- Sunupur Location in Uttar Pradesh, India
- Coordinates: 27°04′17″N 78°53′22″E﻿ / ﻿27.07129°N 78.88948°E
- Country: India
- State: Uttar Pradesh
- District: Mainpuri
- Tehsil: Karhal

Area
- • Total: 2.861 km^{2} (1.105 sq mi)

Population (2011)
- • Total: 1,139
- • Density: 398.1/km^{2} (1,031/sq mi)
- Time zone: UTC+5:30 (IST)

= Sunupur =

Village in Uttar Pradesh, India

Sunupur is a village in Barnahal block of Mainpuri district, Uttar Pradesh. As of 2011, it has a population of 1,139, in 193 households.

== Demographics ==
As of 2011, Sunupur had a population of 1,139, in 193 households. This population was 53.0% male (604) and 47.0% female (535). The 0-6 age group numbered 181 (96 male and 85 female), or 15.9% of the total population. 229 residents were members of Scheduled Castes, or 20.1% of the total.
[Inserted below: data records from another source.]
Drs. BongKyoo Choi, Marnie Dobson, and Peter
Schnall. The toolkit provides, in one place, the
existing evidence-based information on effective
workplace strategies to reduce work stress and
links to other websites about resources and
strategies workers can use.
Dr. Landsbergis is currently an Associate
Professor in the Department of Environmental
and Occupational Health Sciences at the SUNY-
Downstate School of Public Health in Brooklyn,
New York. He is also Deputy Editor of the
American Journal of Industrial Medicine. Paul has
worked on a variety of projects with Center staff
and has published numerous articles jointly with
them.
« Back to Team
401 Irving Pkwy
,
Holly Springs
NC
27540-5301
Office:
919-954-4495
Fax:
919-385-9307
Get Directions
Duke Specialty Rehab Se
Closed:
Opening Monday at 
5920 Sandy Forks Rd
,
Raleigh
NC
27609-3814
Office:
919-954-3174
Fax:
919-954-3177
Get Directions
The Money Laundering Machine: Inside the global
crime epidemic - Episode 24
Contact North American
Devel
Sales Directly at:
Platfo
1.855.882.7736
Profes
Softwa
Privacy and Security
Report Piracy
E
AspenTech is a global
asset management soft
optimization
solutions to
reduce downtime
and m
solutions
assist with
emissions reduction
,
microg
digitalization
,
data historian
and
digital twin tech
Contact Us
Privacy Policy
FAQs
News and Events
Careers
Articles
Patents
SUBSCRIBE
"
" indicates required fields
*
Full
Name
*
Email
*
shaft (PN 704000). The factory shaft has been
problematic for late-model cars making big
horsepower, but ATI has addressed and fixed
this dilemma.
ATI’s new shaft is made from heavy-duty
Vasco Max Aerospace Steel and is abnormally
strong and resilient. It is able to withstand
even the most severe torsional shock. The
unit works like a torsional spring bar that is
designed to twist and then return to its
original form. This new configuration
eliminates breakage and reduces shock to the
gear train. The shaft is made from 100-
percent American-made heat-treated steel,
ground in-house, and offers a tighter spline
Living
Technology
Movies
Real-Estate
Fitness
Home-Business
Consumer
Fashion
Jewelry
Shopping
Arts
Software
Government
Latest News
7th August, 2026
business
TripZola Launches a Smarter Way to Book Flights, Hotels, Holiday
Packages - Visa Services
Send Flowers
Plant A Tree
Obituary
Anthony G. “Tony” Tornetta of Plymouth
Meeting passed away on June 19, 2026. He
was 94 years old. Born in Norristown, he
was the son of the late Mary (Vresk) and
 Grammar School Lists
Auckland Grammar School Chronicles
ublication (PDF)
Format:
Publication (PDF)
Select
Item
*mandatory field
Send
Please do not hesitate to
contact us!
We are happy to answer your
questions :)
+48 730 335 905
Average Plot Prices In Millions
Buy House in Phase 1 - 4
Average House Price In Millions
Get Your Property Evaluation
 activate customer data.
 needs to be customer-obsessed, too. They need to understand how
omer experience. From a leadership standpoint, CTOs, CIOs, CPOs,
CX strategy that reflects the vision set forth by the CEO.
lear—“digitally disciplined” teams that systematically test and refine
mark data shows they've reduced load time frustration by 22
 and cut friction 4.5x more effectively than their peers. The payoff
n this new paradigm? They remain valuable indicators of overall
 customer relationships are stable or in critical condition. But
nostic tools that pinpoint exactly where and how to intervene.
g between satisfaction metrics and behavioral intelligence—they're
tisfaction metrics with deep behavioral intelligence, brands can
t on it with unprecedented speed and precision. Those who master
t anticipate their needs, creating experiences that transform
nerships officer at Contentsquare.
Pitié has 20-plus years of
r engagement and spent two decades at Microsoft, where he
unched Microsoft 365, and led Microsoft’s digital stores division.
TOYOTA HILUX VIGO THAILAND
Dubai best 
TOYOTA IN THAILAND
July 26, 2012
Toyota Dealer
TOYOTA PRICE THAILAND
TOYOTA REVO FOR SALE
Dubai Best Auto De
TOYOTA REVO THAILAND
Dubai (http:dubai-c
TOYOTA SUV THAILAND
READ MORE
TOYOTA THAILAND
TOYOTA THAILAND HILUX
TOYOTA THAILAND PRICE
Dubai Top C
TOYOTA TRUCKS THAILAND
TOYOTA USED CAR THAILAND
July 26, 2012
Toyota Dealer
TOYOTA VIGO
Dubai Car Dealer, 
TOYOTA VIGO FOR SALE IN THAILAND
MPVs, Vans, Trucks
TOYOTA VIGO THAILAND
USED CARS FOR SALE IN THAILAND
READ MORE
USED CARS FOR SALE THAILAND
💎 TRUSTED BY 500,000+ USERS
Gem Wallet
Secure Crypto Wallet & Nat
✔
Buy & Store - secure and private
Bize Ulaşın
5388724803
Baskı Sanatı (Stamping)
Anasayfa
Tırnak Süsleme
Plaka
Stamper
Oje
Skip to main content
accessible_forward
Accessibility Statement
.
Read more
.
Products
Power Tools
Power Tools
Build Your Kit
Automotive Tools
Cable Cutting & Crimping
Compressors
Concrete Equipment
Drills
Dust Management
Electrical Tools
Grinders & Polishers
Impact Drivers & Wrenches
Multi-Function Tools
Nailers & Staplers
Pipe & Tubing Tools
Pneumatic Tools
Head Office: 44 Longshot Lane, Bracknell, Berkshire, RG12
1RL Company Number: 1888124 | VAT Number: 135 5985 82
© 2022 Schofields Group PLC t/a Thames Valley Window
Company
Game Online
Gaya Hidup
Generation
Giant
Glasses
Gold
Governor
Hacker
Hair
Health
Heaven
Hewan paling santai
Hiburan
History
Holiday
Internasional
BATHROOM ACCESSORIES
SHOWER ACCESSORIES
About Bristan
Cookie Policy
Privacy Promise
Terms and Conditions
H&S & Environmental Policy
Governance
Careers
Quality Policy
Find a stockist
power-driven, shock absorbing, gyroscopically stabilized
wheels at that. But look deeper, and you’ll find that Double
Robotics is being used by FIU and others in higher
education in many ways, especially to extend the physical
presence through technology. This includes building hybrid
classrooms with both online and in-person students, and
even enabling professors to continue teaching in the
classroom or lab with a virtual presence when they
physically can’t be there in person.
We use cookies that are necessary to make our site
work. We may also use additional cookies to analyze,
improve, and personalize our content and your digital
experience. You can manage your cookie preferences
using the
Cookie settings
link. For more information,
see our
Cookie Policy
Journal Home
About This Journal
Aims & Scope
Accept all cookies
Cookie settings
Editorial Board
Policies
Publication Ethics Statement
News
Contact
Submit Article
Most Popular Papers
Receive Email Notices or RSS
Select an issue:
The 1961 census recorded Sunupur as comprising 2 hamlets, with a total population of 512 people (299 male and 213 female), in 101 households and 73 physical houses. The area of the village was given as 712 acres.

== Infrastructure ==
As of 2011, Sunupur had 1 primary school; it did not have any kind of healthcare facility. Drinking water was provided by hand pump and tube well; there were no public toilets. The village had a post office and a public library, as well as at least some access to electricity for all purposes. Streets were made entirely of kachcha materials.